Say how many lines in the entries below have the word "Complete" in them, giving only the number.

══════

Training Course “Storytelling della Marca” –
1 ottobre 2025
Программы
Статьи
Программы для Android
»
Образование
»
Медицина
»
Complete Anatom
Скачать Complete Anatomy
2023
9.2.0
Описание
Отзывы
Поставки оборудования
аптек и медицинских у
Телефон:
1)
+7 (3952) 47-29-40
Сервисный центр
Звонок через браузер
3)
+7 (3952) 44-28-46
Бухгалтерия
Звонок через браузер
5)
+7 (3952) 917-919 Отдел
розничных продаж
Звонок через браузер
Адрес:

══════

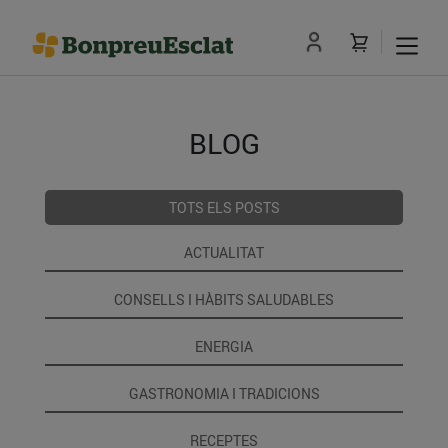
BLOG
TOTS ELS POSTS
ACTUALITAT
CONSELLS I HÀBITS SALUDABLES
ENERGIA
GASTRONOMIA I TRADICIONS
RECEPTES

══════

Task response:
2